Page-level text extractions
□ □ □ □ □ □ □
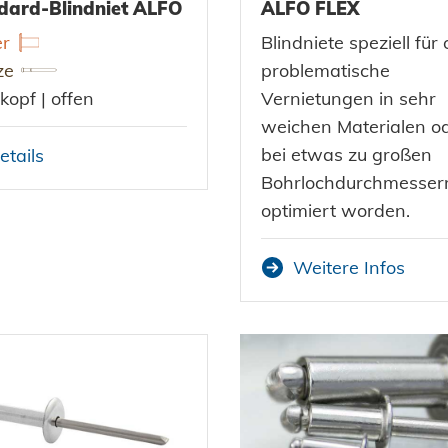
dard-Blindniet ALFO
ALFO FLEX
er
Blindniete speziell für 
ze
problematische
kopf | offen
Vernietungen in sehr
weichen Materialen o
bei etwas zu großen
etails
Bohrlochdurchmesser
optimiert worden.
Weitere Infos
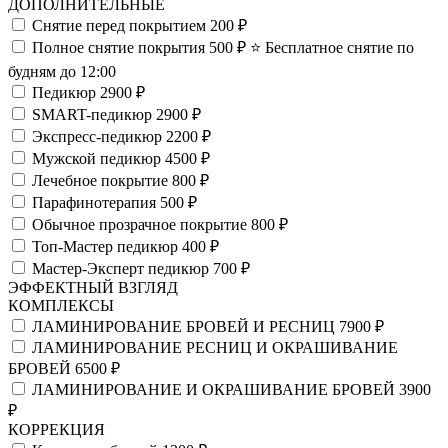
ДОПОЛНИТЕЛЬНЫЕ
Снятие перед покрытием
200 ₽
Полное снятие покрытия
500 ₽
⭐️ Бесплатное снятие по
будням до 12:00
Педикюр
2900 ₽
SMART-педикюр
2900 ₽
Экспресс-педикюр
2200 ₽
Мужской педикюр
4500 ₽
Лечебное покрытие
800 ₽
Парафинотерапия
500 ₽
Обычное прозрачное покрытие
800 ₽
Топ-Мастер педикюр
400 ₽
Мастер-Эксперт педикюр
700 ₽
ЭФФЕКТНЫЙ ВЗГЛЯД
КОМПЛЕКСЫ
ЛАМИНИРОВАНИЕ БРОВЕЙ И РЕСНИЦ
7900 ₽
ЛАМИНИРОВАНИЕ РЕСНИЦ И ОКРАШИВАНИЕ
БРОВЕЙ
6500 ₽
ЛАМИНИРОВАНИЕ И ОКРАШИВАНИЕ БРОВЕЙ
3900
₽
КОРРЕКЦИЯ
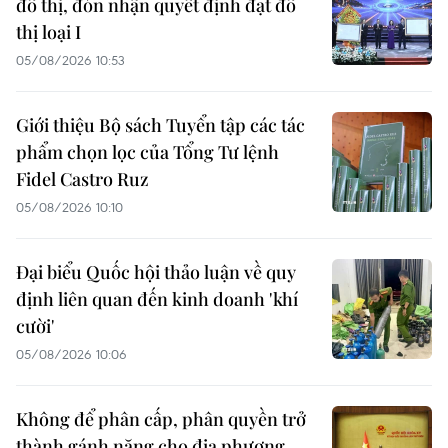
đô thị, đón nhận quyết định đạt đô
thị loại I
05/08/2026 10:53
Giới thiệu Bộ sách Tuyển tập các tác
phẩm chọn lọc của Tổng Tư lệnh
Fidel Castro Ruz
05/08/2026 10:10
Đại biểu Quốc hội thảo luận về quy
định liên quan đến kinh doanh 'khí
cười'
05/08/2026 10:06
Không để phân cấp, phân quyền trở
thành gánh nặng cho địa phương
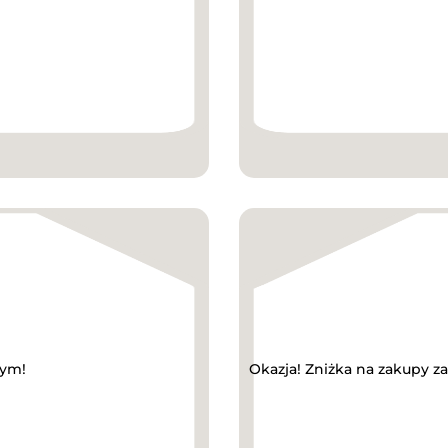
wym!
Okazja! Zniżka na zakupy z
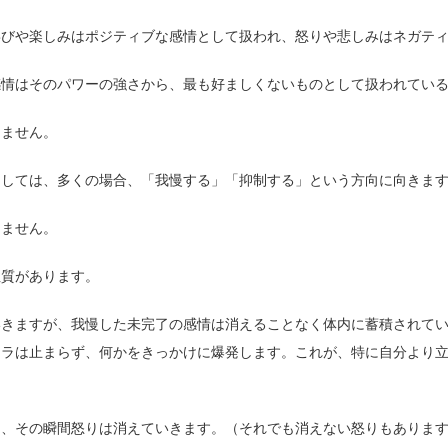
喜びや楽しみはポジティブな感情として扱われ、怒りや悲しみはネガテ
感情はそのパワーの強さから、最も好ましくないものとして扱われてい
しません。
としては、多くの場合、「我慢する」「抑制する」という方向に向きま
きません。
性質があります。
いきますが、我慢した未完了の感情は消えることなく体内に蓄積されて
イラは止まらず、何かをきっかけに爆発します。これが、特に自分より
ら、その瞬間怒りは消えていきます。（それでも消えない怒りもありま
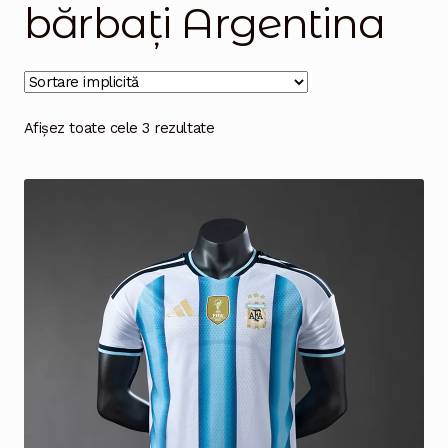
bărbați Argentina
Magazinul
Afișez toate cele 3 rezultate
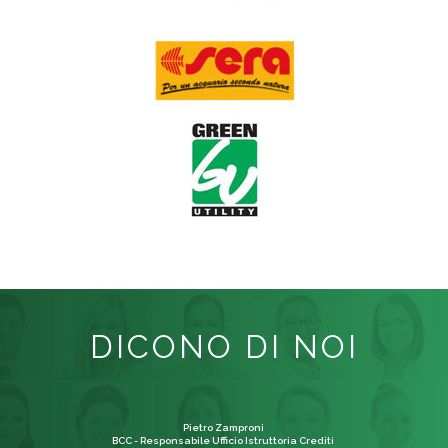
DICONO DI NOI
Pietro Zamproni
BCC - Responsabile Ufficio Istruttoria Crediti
□ □ □ □ □ □ □
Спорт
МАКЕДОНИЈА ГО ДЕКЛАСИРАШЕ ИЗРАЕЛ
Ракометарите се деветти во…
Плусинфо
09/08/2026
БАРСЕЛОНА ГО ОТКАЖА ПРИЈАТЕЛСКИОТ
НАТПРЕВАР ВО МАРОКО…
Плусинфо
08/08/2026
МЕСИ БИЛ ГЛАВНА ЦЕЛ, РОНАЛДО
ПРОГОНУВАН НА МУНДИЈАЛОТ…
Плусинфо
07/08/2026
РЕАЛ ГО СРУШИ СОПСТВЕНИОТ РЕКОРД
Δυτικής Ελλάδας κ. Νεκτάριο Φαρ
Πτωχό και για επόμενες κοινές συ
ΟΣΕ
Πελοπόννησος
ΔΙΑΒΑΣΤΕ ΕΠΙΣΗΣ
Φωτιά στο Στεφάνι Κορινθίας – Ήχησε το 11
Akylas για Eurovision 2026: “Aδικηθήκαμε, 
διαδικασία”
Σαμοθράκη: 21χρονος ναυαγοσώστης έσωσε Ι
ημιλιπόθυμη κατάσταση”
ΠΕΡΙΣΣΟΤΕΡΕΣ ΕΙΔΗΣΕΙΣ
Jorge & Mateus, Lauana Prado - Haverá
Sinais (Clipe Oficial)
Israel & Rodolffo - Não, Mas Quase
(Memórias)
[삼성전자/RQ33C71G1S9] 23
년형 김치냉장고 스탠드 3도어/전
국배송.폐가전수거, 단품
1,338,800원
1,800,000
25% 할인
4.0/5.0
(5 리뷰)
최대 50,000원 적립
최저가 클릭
□ □ □ □ □ □ □
### Task description
What is needed is an exact copy of the lines above from the one with "Fidel Castro Ruz" to the one with "Pietro Zamproni", both ends kept, and nothing more; please leave the pictures out.

### Exercise answer
Fidel Castro Ruz
05/08/2026 10:10
Đại biểu Quốc hội thảo luận về quy
định liên quan đến kinh doanh 'khí
cười'
05/08/2026 10:06
Không để phân cấp, phân quyền trở
thành gánh nặng cho địa phương
wym!
Okazja! Zniżka na zakupy z
喜びや楽しみはポジティブな感情として扱われ、怒りや悲しみはネガテ
感情はそのパワーの強さから、最も好ましくないものとして扱われてい
しません。
としては、多くの場合、「我慢する」「抑制する」という方向に向きま
きません。
性質があります。
いきますが、我慢した未完了の感情は消えることなく体内に蓄積されて
イラは止まらず、何かをきっかけに爆発します。これが、特に自分より
ら、その瞬間怒りは消えていきます。（それでも消えない怒りもありま
bărbați Argentina
Magazinul
Afișez toate cele 3 rezultate
DICONO DI NOI
Pietro Zamproni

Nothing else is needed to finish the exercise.